Tudo mudou na vida da australiana de 37 anos que tinha “outra” vida. A dança esteve sempre presente no seu crescimento, tendo aulas de variados estilos entre as danças de salão e o sapateado, e também o percurso académico apontou nesse sentido a ponto de ter completado a tese de doutoramento com uma dissertação em torno do tema “Desterritorializar o género no contexto do breakdance em Sidney: a experiência B-boy de uma B-girl”. Raygun conciliava as aulas na Universidade Macquarie, na capital do país, com o gosto pela dança, neste caso o breaking. Era isso e apenas isso.

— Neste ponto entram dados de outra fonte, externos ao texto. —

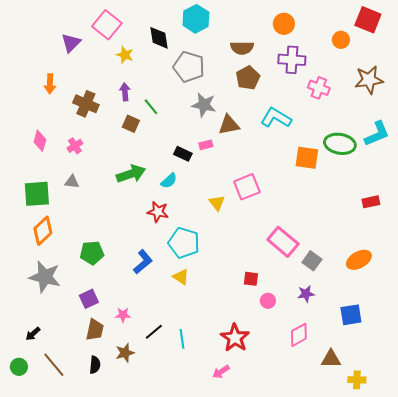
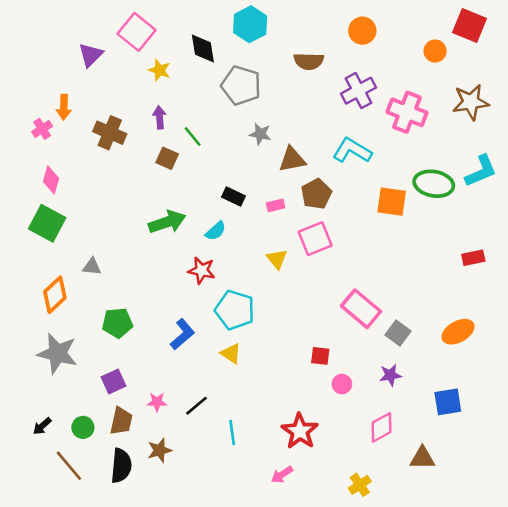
purple cross: (292, 60) -> (359, 91), moved, turned -32
brown pentagon: (248, 78) -> (316, 194), moved
pink cross: (319, 88) -> (407, 112), size x1.4
gray star: (204, 105) -> (260, 134), size x0.7
pink rectangle: (206, 145) -> (276, 205), moved
pink cross: (75, 146) -> (42, 129), moved
gray triangle: (72, 182) -> (92, 267), moved
green square: (37, 194) -> (47, 223), moved, turned 32
black line: (154, 332) -> (196, 406), moved
black semicircle: (95, 365) -> (121, 466), size x1.5
green circle: (19, 367) -> (83, 427), moved
yellow cross: (357, 380) -> (360, 485), moved, turned -36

Depois dos Jogos Olímpicos, tudo mudou. Nada voltou a ser como era antes. Três meses depois, tenta resgatar a “sua” vida e anunciou que vai deixar o desporto.

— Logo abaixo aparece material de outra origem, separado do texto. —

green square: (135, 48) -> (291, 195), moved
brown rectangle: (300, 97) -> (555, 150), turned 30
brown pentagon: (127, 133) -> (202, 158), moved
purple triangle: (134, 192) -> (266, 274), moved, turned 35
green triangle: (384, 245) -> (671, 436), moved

“Não vou voltar a competir, não vou. Até poderia continuar a competir mas depois de tudo o que se passou é difícil fazê-lo. Foi um período muito complicado, não tinha nenhum controlo sobre como as pessoas me viam ou quem eu era. Vou tentar ficar com as partes positivas e é isso que me ajuda a seguir em frente. Houve uma campanha de ódio depois dos Jogos Olímpicos que me deixou dececionada. Ainda faço break mas deixei de competir nem vou competir mais. As pessoas vão filmar, vão gravar, vão colocar na internet, o escrutínio vai estar sempre presente. Depois de tudo o que aconteceu não será a mesma coisa”, disse à rádio 2DayFM, recordando também a petição que chegou aos 50.000 assinantes para que fosse eliminada do programa do Comité Olímpico da Austrália por ter alegadamente manipulado critérios de qualificação.
“Dançar é muito divertido e é algo que te faz sentir bem, não creio que as pessoas se devam sentir mal pela forma como dançam. Devia ser apenas irem para a pista e divertirem-se. É impossível processar todas as teorias da conspiração totalmente sem sentido contra mim”, acrescentou a atleta australiana.